在此功课中的三(3)分配和解决方案,在这没有定义堆型链接写了O(日志N ),用于插入和O(1)删除。
on this homework the third (3) assignment and solution on thislink without defining the type of heap wrote O(log n) for insertand O(1) to delete.
在此作业另一个作者的二项式说:堆的有O(log n)的用于插入操作和O(1)摊余成本进行删除操作。

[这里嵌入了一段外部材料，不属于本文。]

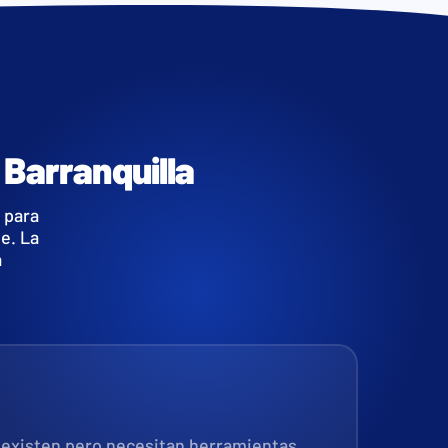
Barranquilla
 para
e. La
a
 existen pero necesitan herramientas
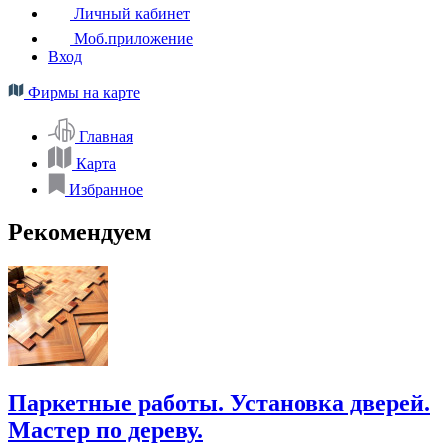
Личный кабинет
Моб.приложение
Вход
Фирмы на карте
Главная
Карта
Избранное
Рекомендуем
Паркетные работы. Установка дверей.
Мастер по дереву.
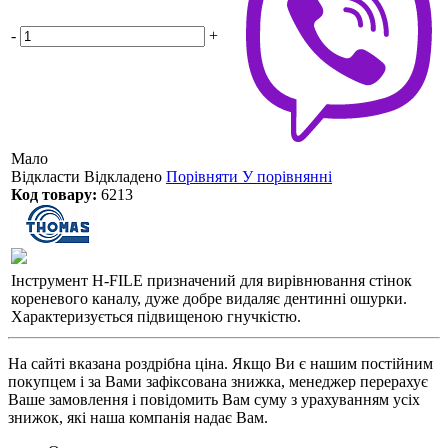
-
+
Мало
Відкласти
Відкладено
Порівняти
У порівнянні
Код товару:
6213
Інструмент H-FILE призначений для вирівнювання стінок
кореневого каналу, дуже добре видаляє дентинні ошурки.
Характеризується підвищеною гнучкістю.
На сайті вказана роздрібна ціна. Якщо Ви є нашим постійним
покупцем і за Вами зафіксована знижка, менеджер перерахує
Ваше замовлення і повідомить Вам суму з урахуванням усіх
знижок, які наша компанія надає Вам.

on this homework another the author says a Binomial Heap has O(log n) for insert operations and O(1) amortized cost for delete operations.
现在的问题是,哪一个是正确?我很困惑。
The question is, which one is correct? I'm quite confused.
推荐答案
由于堆有元素的非负数,它总是#inserts与GE的情况; #deletes如果我们开始与空堆。随着分期时间界限,O(1)插入/ O(log n)的删除,因此意味着O(log n)的插入/ O(1)删除,通过改变会计使插入prepays其相应的删除(如果现存)。有没有矛盾存在。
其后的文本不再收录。